Tomorrow I called her and we was just chatting, and we exchange couple of text messages. Next day I called her and in the evening she asked me how I was? I tell her that nothing is still over between us,and I will wait her, she told me not to wait her,and she feels pressure then she knows that I will wait...
After that I accidentally find some texts about how to bring your ex love back! and thanks god for that or I will be sending her present I made for her.
I did so much for her,I did some beta male things and I know now where was my mistakes made.
2 days after I text to her, that now I will be gave her space and time,and I'm ok with breakup,I said that I have found a job and that I will not be in contact with her for some time...and that something trill have happened in my life!
immediately she text me back, she was very glad to hear that I have a job, and she asked me to tell her what was that trill thing that happened to me! I didn't answer back. Tomorrow she asked me how I was doing on my job and how was my day on it? I reply after 2 days "I'm pretty god,I'm manage to frame quickly...I hope u doing well also!" and after couple of days she replied "Sorry I didn't have credits to send u text message,it's very bad situation at my job,very bad...I was on job fair yesterday"...
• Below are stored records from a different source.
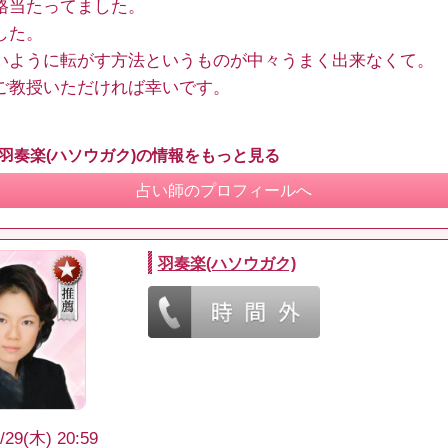
格当たってました。
した。
いように転がす方法というものが中々うまく出来なくて。
ご教授いただければ幸いです。
 羽奏楽(ハソウガク)の情報をもっと見る
占い師のプロフィールへ
羽奏楽(ハソウガク)
/29(木) 20:59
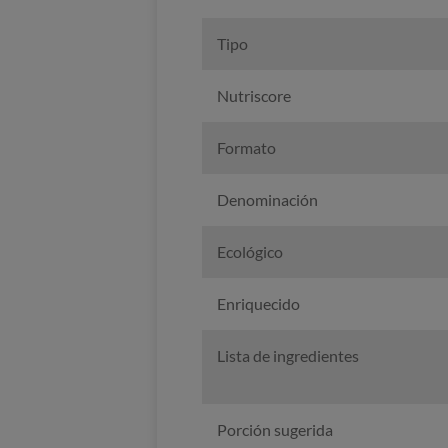
Tipo
Nutriscore
Formato
Denominación
Ecológico
Enriquecido
Lista de ingredientes
Porción sugerida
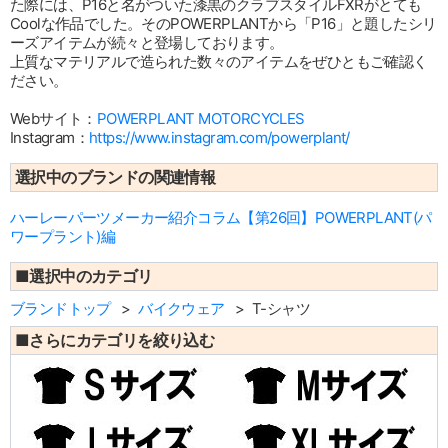
た際には、P16と名がついた漆黒のクラブスタイルFXRがとても
Coolな作品でした。そのPOWERPLANTから「P16」と題したシリ
ーズアイテムが続々と登場しております。
上質なマテリアルで造られた数々のアイテムをぜひともご確認く
ださい。
Webサイト：
POWERPLANT MOTORCYCLES
Instagram：
https://www.instagram.com/powerplant/
選択中のブランドの関連情報
ハーレーパーツメーカー紹介コラム【第26回】POWERPLANT(パ
ワープラント)編
■選択中のカテゴリ
ブランドトップ
バイクウェア
T-シャツ
■さらにカテゴリを絞り込む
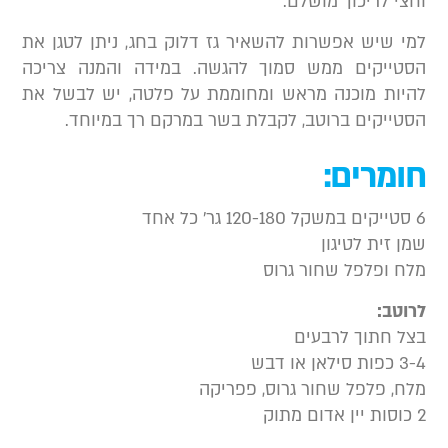
חצי לריכוך מושלם.
מי שיש אפשרות להשאיר גז דלוק בחג, ניתן לטגן את
סטייקים ממש סמוך להגשה. במידה והמנה צריכה
היות מוכנה מראש ומחוממת על פלטה, יש לבשל את
סטייקים ברוטב, לקבלת בשר במרקם רך במיוחד.
ומרים:
קל 120-180 גר’ כל אחד
מן זית לטיגון
לח ופלפל שחור גרוס
רוטב:
צל חתוך לרבעים
 כפות סילאן או דבש
לח, פלפל שחור גרוס, פפריקה
ין אדום מתוק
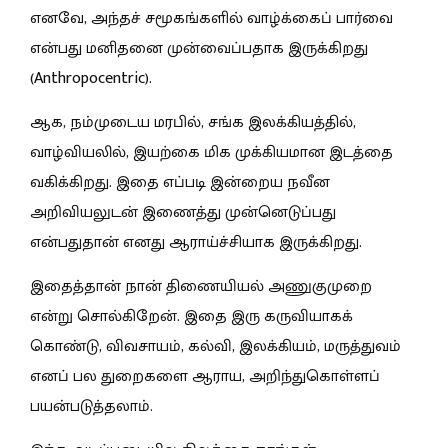
எனவே, அந்தச் சமூகங்களில் வாழ்க்கைப் பார்வை
என்பது மனிதனை முன்வைப்பதாக இருக்கிறது
(Anthropocentric).
ஆக, நம்முடைய மரபில், சங்க இலக்கியத்தில்,
வாழ்வியலில், இயற்கை மிக முக்கியமான இடத்தை
வகிக்கிறது. இதை எப்படி இன்றைய நவீன
அறிவியலுடன் இணைத்து முன்னெடுப்பது
என்பதுதான் எனது ஆராய்ச்சியாக இருக்கிறது.
இதைத்தான் நான் திணையியல் அணுகுமுறை
என்று சொல்கிறேன். இதை இரு கருவியாகக்
கொண்டு, விவசாயம், கல்வி, இலக்கியம், மருத்துவம்
எனப் பல துறைகளை ஆராய, அறிந்துகொள்ளப்
பயன்படுத்தலாம்.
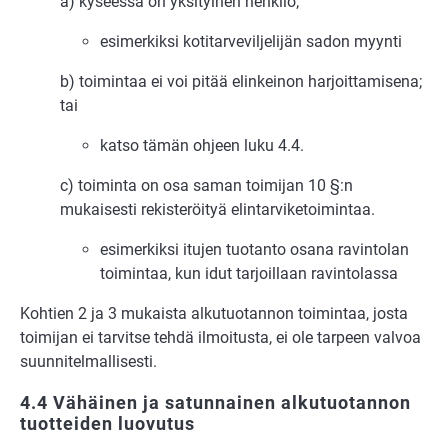
a) kyseessä on yksityinen henkilö;
esimerkiksi kotitarveviljelijän sadon myynti
b) toimintaa ei voi pitää elinkeinon harjoittamisena;
tai
katso tämän ohjeen luku 4.4.
c) toiminta on osa saman toimijan 10 §:n
mukaisesti rekisteröityä elintarviketoimintaa.
esimerkiksi itujen tuotanto osana ravintolan
toimintaa, kun idut tarjoillaan ravintolassa
Kohtien 2 ja 3 mukaista alkutuotannon toimintaa, josta
toimijan ei tarvitse tehdä ilmoitusta, ei ole tarpeen valvoa
suunnitelmallisesti.
4.4 Vähäinen ja satunnainen alkutuotannon
tuotteiden luovutus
I text her back after 3.5 hours... "Job fair is a waste of time...I'm glad we have chat,I'm busy now, I will contact u when I have the chance"!
she replied immediately "Ok...my friends say hello to u". I didn't reply and I stick to NC.
Why I want her back? I know how beautiful person from inside and outside she really is, and how much I love her,and I know she loves me too.
In this situation is it good to NC all the time? we are apart for 15 days, I'm not ready yet to take another step. I must change my self,and I know where I was wrong...she will see new me! I hope she will not resist.